Another reason could be Kodak’s reported decision to prioritize the manufacture of one of the critical ingredients in hydroxychloroquine. President Trump has been fixated on hydroxychloroquine as a miracle cure for the novel coronavirus, despite the fact that studies have found that the antimalarial drug is not useful in treating or preventing infection. The Food and Drug Administration recently revoked its Emergency Use Authorization for hydroxychloroquine and has now cautioned against its use in treating SARS-COV-2. Trump first talked about hydroxychloroquine in March, which caused a surge in Google searches for the drug. Similar spikes occurred throughout April, as the president continued to talk up the drug. By late April, however, interest appeared to have tapered off, until Trump once again touted the medication on May 18. Four days earlier, on May 14, Trump signed the executive order that would eventually result in Kodak’s $765 million loan to create a component part of hydroxychloroquine, among other chemicals. Interest in the drug continued to wane throughout June and July, until the president and his adult son Donald Trump, Jr., retweeted a viral internet video touting hydroxychloroquine. The video was released on Monday, July 27. The Trump administration announced the Kodak loan on Tuesday, July 28.
Leaving timing aside, the process by which the administration ultimately chose Kodak also appears suspect: the day of the announcement (as Kodak stock surged), CEO James Continenza revealed in an interview with CNBC that Kodak has been in negotiations “for a few months” and had been having high-level talks with the government since May. If Kodak was truly engaging in negotiations since May, then the public deserves to know how that process unfolded and whether there were other bids on the contract, as Trump only signed the delegation of authority in mid-May.
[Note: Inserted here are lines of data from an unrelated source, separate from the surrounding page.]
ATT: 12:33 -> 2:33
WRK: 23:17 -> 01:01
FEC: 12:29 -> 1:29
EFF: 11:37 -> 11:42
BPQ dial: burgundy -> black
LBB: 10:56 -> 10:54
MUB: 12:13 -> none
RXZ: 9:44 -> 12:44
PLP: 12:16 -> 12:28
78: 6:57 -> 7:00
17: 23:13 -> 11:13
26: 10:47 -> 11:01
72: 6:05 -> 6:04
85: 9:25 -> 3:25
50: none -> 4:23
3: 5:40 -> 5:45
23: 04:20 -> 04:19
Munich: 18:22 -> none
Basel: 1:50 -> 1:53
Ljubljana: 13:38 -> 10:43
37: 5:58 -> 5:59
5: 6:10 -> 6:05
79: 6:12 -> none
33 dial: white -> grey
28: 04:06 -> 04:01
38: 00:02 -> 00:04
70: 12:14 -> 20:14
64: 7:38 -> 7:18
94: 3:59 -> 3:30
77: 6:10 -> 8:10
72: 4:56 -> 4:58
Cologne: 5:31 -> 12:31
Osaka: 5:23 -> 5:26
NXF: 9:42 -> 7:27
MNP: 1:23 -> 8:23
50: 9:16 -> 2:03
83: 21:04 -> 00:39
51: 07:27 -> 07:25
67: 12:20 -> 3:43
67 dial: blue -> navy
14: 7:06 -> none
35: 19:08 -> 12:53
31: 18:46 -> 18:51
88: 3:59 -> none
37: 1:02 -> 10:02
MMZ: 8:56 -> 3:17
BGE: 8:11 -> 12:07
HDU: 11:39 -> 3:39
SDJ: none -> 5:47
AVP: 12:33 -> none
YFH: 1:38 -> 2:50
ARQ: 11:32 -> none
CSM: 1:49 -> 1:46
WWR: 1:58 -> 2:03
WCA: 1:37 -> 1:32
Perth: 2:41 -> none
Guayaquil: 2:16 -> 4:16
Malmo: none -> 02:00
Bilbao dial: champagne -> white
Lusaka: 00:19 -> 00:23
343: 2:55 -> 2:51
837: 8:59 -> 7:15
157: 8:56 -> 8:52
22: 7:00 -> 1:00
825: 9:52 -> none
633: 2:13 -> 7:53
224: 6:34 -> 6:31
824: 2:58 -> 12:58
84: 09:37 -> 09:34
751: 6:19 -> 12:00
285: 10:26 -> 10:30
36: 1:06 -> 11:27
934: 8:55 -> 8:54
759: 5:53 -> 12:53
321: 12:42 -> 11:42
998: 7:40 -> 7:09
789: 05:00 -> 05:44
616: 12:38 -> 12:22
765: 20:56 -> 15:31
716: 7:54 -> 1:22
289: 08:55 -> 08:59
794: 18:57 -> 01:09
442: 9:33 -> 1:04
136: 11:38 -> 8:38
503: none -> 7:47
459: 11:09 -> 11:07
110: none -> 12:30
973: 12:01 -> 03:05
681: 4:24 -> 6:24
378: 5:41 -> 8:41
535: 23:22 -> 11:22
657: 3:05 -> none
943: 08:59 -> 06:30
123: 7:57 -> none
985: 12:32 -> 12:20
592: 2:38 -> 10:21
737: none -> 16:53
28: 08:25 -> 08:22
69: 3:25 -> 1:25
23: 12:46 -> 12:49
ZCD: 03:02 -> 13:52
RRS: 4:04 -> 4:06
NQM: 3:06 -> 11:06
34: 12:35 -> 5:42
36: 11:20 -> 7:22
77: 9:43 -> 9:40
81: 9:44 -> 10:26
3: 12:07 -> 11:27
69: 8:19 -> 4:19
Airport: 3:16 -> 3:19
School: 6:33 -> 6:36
Giving a nearly insolvent company a possibly no-bid $765 million government loan to begin manufacturing a product that it had never before produced would be a serious risk of taxpayer money given the various factors outlined above. Attempting to shift generic drug manufacturing back to the United States would likely take “decades and billions,” according to one former FDA official. Why would anyone assume that Kodak could pivot to pharmaceuticals quickly enough to become solvent before their taxpayer cash runs out, or before the pandemic has claimed another few hundred thousand lives? Perhaps it is another instance of Trump’s favoritism towards hydroxychloroquine as a miracle cure, but if so, it is coming at the taxpayers’ expense.